De inventaris bouwkundig erfgoed van Ieper werd opgemaakt door het inventaristeam van het Bestuur Monumenten en Landschappen in ‘buitendienst’ Brugge. Met de Bijzondere wet van 8 augustus 1980 tot hervorming der instellingen, die er kwam door de Tweede Staatshervorming, werd “monumenten en landschappen” een bevoegdheid van het Ministerie van de Vlaamse Gemeenschap. In 1983 werd binnen dat Ministerie het Bestuur voor Monumenten en Landschappen opgericht, georganiseerd met een hoofdbestuur en vijf provinciale buitendiensten. In elk van de vijf buitendiensten werkte een team van drie tot vier medewerkers aan de opmaak van de inventaris bouwkundig erfgoed. De inventaristeams stonden niet enkel in voor het inventariseren, maar hadden ook de opdracht op basis van de resultaten van deze inventarissen beschermingsvoorstellen op te maken en de procedures op te volgen.
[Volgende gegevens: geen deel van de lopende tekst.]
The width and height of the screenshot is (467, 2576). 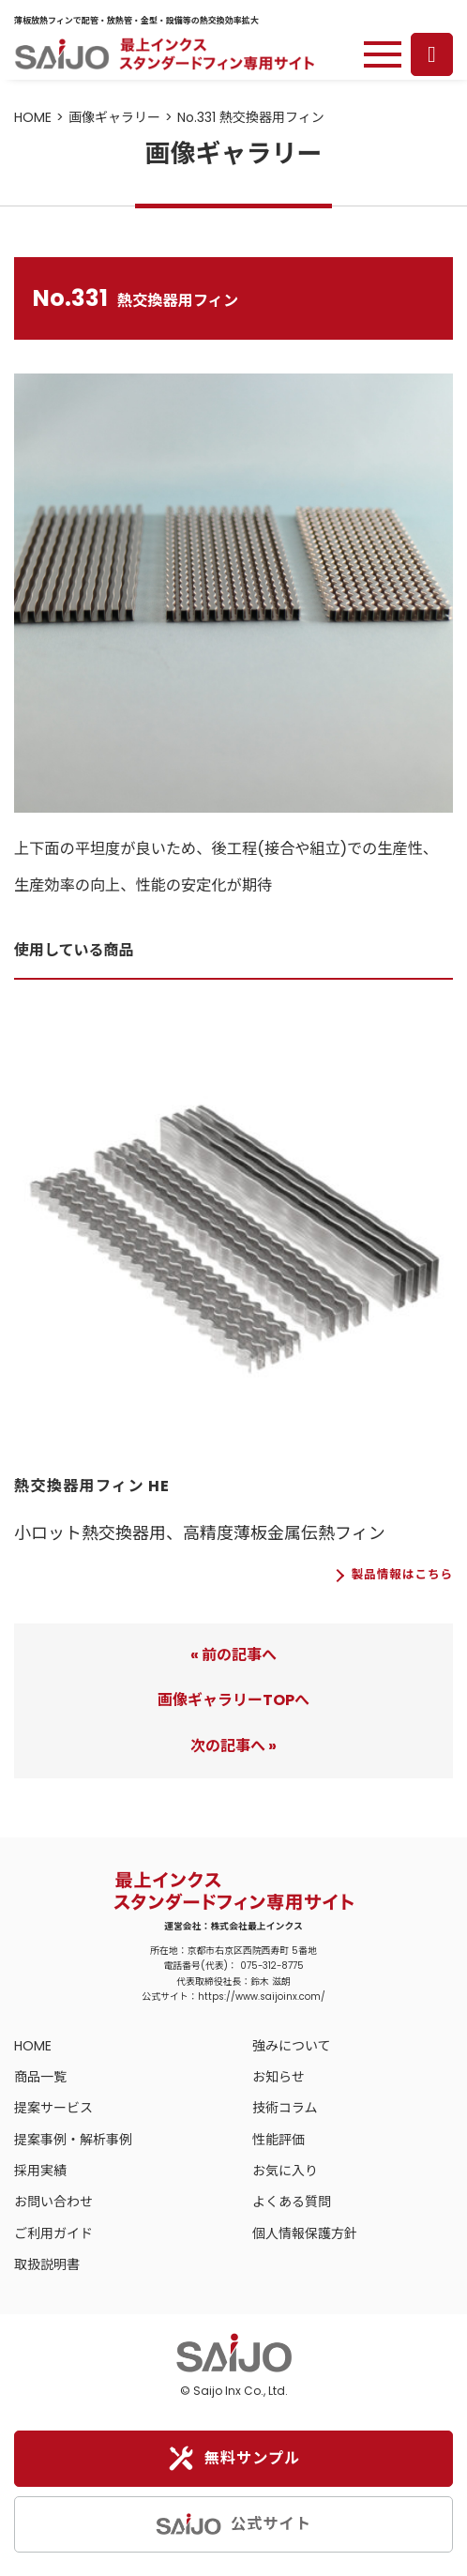 I want to click on 取扱説明書, so click(x=47, y=2264).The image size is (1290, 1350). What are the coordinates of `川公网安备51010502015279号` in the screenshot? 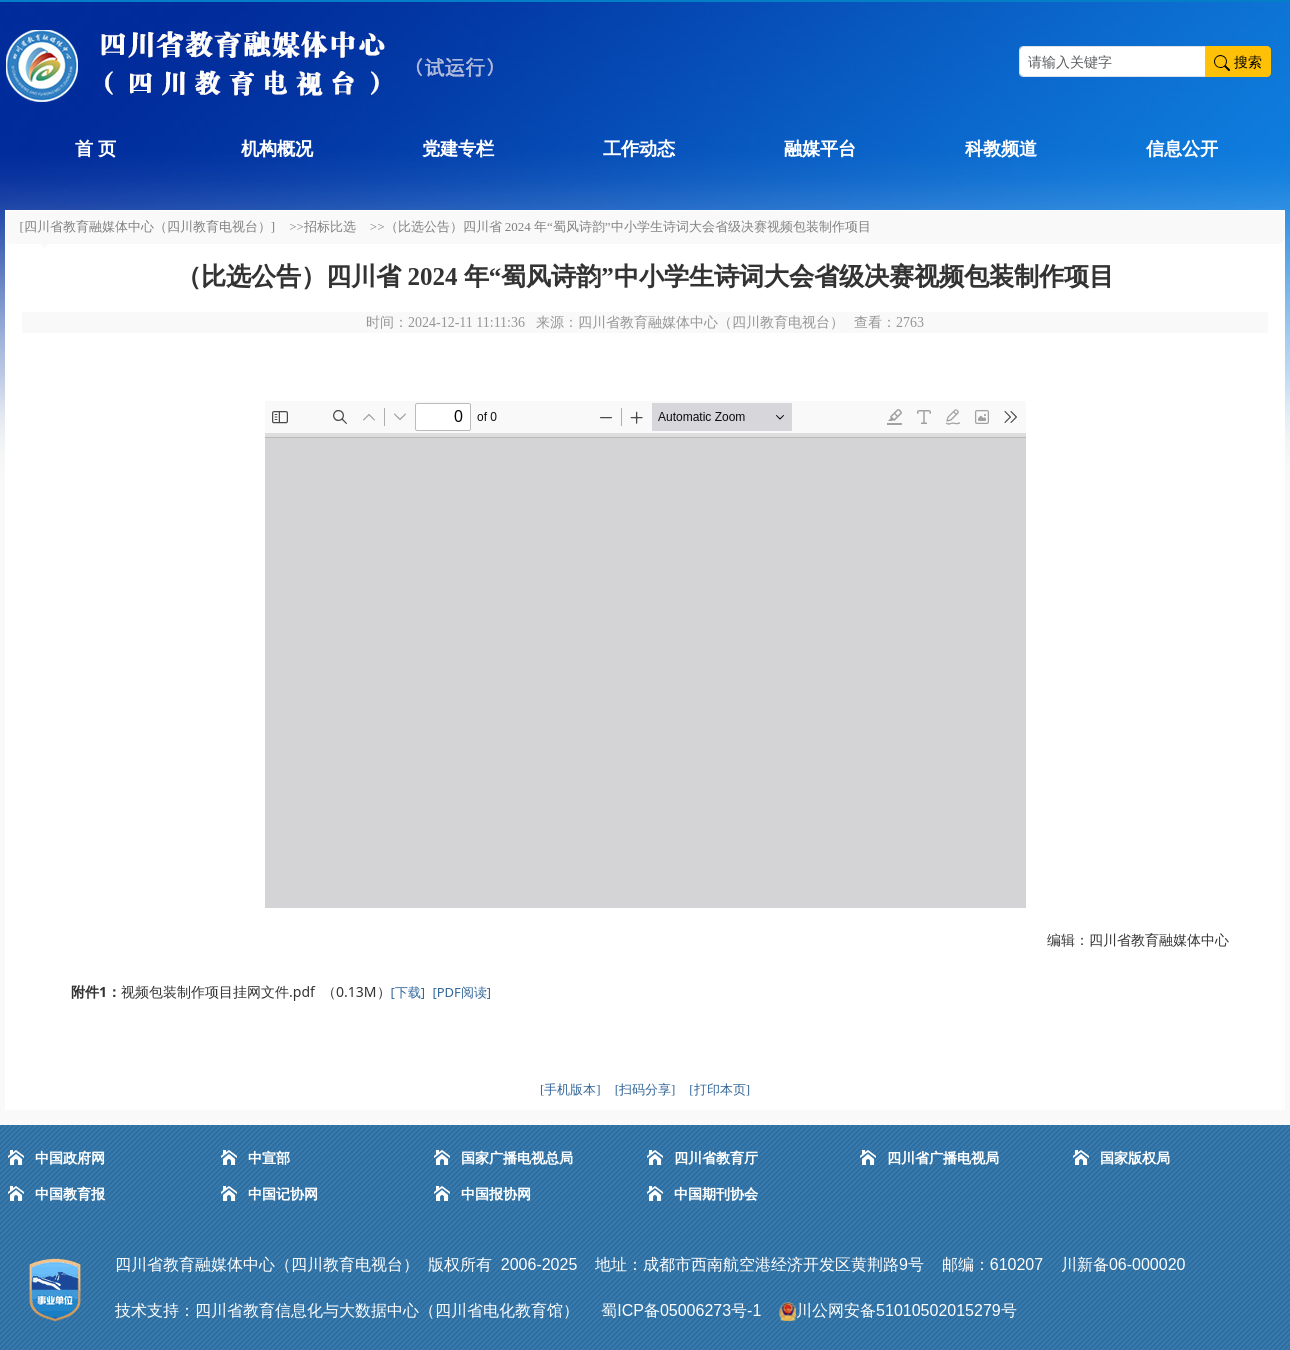 It's located at (906, 1310).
Die koppeling tussen inventariseren en beschermen vertraagde in Oost- en West-Vlaanderen het inventaristempo. De onderzoekers hadden immers de opdracht de inventarissen meteen na publicatie om te zetten in beschermingsdossiers, en het nieuwe inventariswerk daarvoor on hold te zetten.
De doelstellingen van de inventaris in de reeks Bouwen door de eeuwen heen in Vlaanderen bleven doorheen de hele reeks en in elke buitendienst steeds dezelfde:
Het West-Vlaamse inventaristeam kon verder bouwen op de standaardmethodologie van Bouwen door de eeuwen heen toen ze in 1982 het onderzoek voor het arrondissement Ieper aanvatten. Inventarisonderzoeker van het eerste uur Suzanne Van Aerschot-Van Haeverbeeck bleef centraal instaan voor de eindredactie van elk boek om op die manier een gelijkvormige aanpak binnen de vijf provinciale teams te garanderen. Veldwerk was de basis voor de opname van het erfgoed in de inventaris: de kritische visuele vaststelling en ontleding van het gebouw ter plaatse fungeerden als uitgangspunt. Wegens het dringende karakter van de operatie, en de wens om zo snel mogelijk een volledig overzicht te bieden van het waardevolle bouwkundig erfgoed in Vlaanderen, koos men er bewust voor het bijkomende bronnenonderzoek te beperken. Men sloot een grondige, volledige raadpleging van literatuur uit en beperkte zich tot een vluchtig bibliografisch onderzoek om de beschrijvingen aan te vullen, en de belangrijkste gebouwen in hun context te situeren en hun vroegere functie en evolutie te belichten. In principe werden geen onuitgegeven archiefstukken geraadpleegd. De onmiddellijke overgang van inventaris naar beschermingsdossier zorgde in de jaren 1980 toch geleidelijk aan voor een duidelijke verschuiving in de methodologie op vlak van bronnenonderzoek. Voor de vertaling naar beschermingsdossiers was er nood aan precieze bouwhistorische informatie, waardoor het literatuur- en zeker het archiefonderzoek tijdens het inventarisproject steeds gespecialiseerder, en steeds uitgebreider werd. Contacten met specialisten op het veld, met lokale historici werden intensiever.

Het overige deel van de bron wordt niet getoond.